Milo excelle dans le genre érotique. Mais personne n’osera dire de Picasso, de Cocteau, ni même de Fellini ou de Pasolini que leur œuvre se limite au cul ! Un genre ne fait pas le moine, fût-il lubrique. Et s’il faut trancher, Milo rappelle à qui veut l’entendre qu’avant tout, l’érotisme, chez lui, n’est qu’un prétexte…l’occasion de réaliser un dessin qui sublime les femmes, et pas simplement leur corps. Oui, Milo aime la Femme.

2) Les Vénus de Milo
Ses premiers modèles avaient pour nom
« Barbarella », créature rêvée par Jean-Claude Forest, avant que d’être celle de Roger Vadim, avec Jane Fonda dans le célèbre rôle. Ce fut aussi
« Jodelle », du pop artiste français Guy Peellaert, qui stylisa superbement Sylvie Vartan et Françoise Hardy (cette dernière dans
« Pravda »).
Sa première femme à lui avait pour nom
« Jolanda », une femme pirate et espiègle (1973). Et par la suite, elles furent légion, de
« Guilliveriana » à
« Lucrèce Borgia ».
Ses détracteurs (si, si, il y en a) prétendent que Manara dessine toujours la même femme : un patron unique, stylisé, maintes fois remasterisé, sans cesse réadapté.
Ah les tartuffes !
A l’automne dernier, Città di Castello (Italie) consacrait une belle exposition au maestro.

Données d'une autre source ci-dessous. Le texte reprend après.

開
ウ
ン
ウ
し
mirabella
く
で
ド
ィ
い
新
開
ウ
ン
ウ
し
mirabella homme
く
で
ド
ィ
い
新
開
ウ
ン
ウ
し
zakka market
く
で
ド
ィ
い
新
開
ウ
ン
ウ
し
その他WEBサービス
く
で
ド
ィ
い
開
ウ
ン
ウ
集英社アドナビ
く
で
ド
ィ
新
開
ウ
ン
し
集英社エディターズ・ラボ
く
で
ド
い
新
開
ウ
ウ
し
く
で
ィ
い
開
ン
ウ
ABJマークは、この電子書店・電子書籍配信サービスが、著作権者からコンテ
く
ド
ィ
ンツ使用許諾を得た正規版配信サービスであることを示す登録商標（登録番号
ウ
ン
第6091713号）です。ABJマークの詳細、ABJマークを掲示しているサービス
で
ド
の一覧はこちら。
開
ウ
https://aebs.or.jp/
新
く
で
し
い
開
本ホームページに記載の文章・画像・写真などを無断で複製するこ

Dans une vitrine, une centaine de publications disposées en un habile patchwork, donnait à voir d’un seul regard, les héroïnes dont il fit son Panthéon.
Oui, on peut parler d’une déclinaison, ou plutôt d’une « varia ». Car étonnante est l’évolution graphique et la progression quasi scénaristique de la représentation des corps dont aucune position, aucune expression n’échappe à la maîtrise du dessinateur. La belle
« Molly Malone », la pétulante
« Aureliana » sont pour moi des aboutissements graphiques inégalés
(« El Gaucho »).

« Toute ma vie, j’ai travaillé avec et pour les femmes, et je ne suis jamais parvenu à les connaître ». La phrase a été écrite par Almodovar. Il l’a mise dans la bouche de « Ming », un Chinois dont il a confié à Manara le dessin. La suite pourrait être de Milo : « J’ai découvert une seule chose : blonde, brune, rousse, petite ou grande, toutes les mêmes. Des garces ». Ne vous y trompez pas. C’est une déclaration d’amour.
3) Ecce homo
J’ai eu l’occasion de rencontrer Milo à quatre ou cinq reprises. A Angoulême bien sûr, au FIBD. Pédagogue et généreux devant le public du forum. Grâce à Jeanine Cuckermann, son mentor français, à la fois agent et amie, j’ai pu l’interviewer à Vérone alors que j’effectuais un déplacement professionnel. Il y tenait, jusqu’à l’année dernière, un atelier, tout près du balcon de « Juliette », au premier et dernier étage d’un immeuble du XVIIIème. La fenêtre de son bureau donnait sur des magasins de fringues, en bas, dans la rue piétonne. Les vendeuses, disait-il, étaient ses modèles (fantasme ou réalité, allez savoir !). Aux murs, des affiches de films (Fellini, bien sûr), des publicités (Le chaperon rouge de Chanel n°5) et des livres. De la documentation historique !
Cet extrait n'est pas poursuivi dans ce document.